A Lifeboat Called Austerity

The European, June 2, 2012

In Ireland’s referendum, fear has won out over anger. The “yes” vote in favor of the European fiscal treaty is not an endorsement of Merkel’s austerity politics, but a concession to the harsh reality of the Eurozone crisis: Only those who play along can expect help from Berlin and Brussels. 

In the end, fear won out over anger. The Irish people have voted in favor of the Fiscal Treaty, opting for stability over protest. Yet it would be a mistake to interpret this as a ringing endorsement of Chancellor Angela Merkel’s austerity prescription for Europe’s ills.

The “Yes” campaign argued – in the end convincingly – that Ireland needed the insurance of access to funding once the bailout it received in 2010 runs out next year. The fact that Europe’s new firewall, the European Stability Mechanism, can only be availed of by countries that had ratified the Fiscal Treaty became the key issue of the referendum campaign.

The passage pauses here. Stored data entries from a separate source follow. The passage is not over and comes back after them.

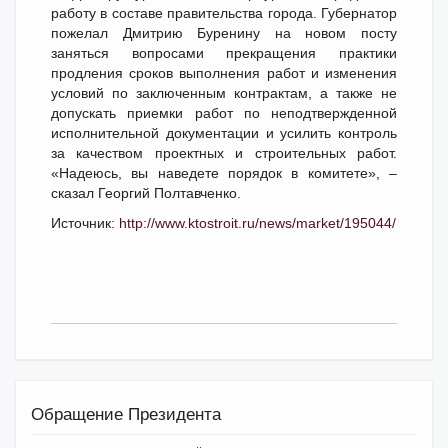
работу в составе правительства города. Губернатор
пожелал Дмитрию Буренину на новом посту
заняться вопросами прекращения практики
продления сроков выполнения работ и изменения
условий по заключенным контрактам, а также не
допускать приемки работ по неподтвержденной
исполнительной документации и усилить контроль
за качеством проектных и строительных работ.
«Надеюсь, вы наведете порядок в комитете», –
сказал Георгий Полтавченко.
Источник:
http://www.ktostroit.ru/news/market/195044/
Обращение Президента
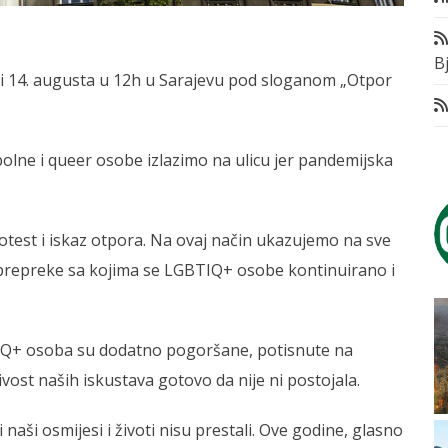
Bj
i 14. augusta u 12h u Sarajevu pod sloganom „Otpor
spolne i queer osobe izlazimo na ulicu jer pandemijska
test i iskaz otpora. Na ovaj način ukazujemo na sve
 prepreke sa kojima se LGBTIQ+ osobe kontinuirano i
BTIQ+ osoba su dodatno pogoršane, potisnute na
jivost naših iskustava gotovo da nije ni postojala.
 naši osmijesi i životi nisu prestali. Ove godine, glasno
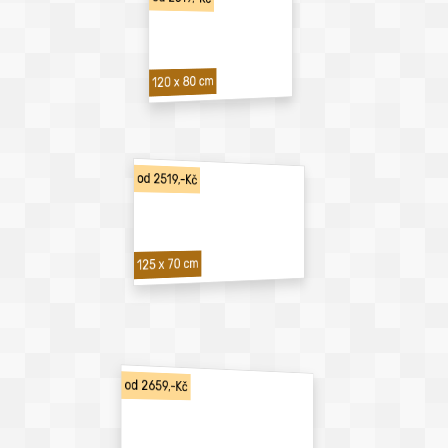
120 x 80 cm
od 2519,-Kč
125 x 70 cm
od 2659,-Kč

For all the declarations by the Irish government of its intentions to go back to the bond markets in 2013, the current stormy waters in the euro zone make it increasingly likely that Dublin will require a second bailout. It was the risk of being cut off from potential funding that swayed many to reluctantly vote yes.

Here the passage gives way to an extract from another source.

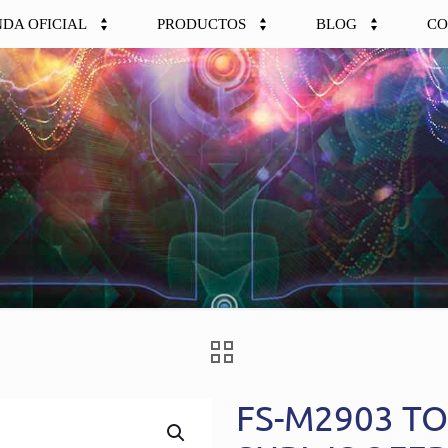
NDA OFICIAL
PRODUCTOS
BLOG
CO
FS-M2903 T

Despite the widespread anger at austerity, and the “No” campaign’s strong arguments that the treaty was a recipe for even harsher austerity, the treaty’s opponents failed to convince on the issue of where the funds were going to come from to keep the state afloat.

 The economic contraction and collapse of the real estate bubble that began with the financial crisis of 2008 lead to a massive hole in public finances. That has been exacerbated by the astronomical costs to the state of bailing out the country’s banks. As a result, bondholders who loaned to Ireland’s reckless banks are being recompensed by the Irish taxpayers for their gamble, much to people’s fury.

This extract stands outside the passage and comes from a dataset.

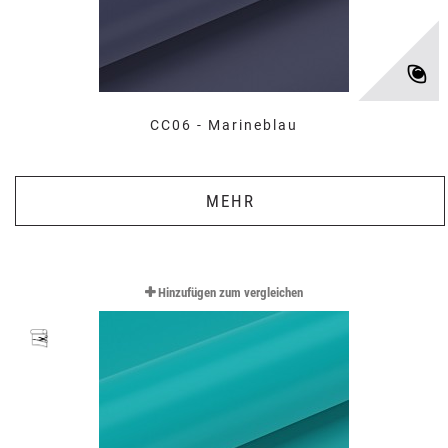
CC06 - Marineblau
MEHR
Hinzufügen zum vergleichen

Dublin will be hoping that with the Fiscal Treaty referendum behind it, it will be able to negotiate some kind of write down of the albatross of Irish bank debt.

The Irish are in desperate need of some light at the end of the tunnel. While it might be upheld as the poster child of austerity, the expected return to modest growth this year and a strong export sector belies the state of the real economy. Unemployment is 14.6 percent and would be higher if it were not for Ireland’s traditional release of emigration. One in 10 mortgages are in arrears, retail sales are down and businesses are continuing to go bust.

Compounding the economic mess has been the sense of a loss of sovereignty as the troika of lenders, the ECB, EU, and IMF, effectively oversees the government.

The revelation that the Irish budget had been seen by members of the Bundestag before Irish parliamentarians felt like proof that the decisions about the country’s future are being made elsewhere. This is adding to the growing problem of the democratic deficit in the EU. Smaller peripheral countries like Ireland feel increasingly marginalized in euro zone decision making.

Meanwhile, the current policy of cutbacks and belt tightening alone is not going to help these economies get out of the current quagmire. The German approach of recasting the rest of Europe in its own image, through slashing wages and implementing structural reforms, is patently not working.

The people of Greece, Ireland, and Spain desperately need a narrative that holds out the prospect of growth. That may well include the use of structural funds and the EIB. It may also require Germany adjusting its own economy, by boosting domestic demand and accepting some loss of competitiveness in relation to its EU partners and even inflation. The recent wage increases secured by German trade unions are a move in the right direction.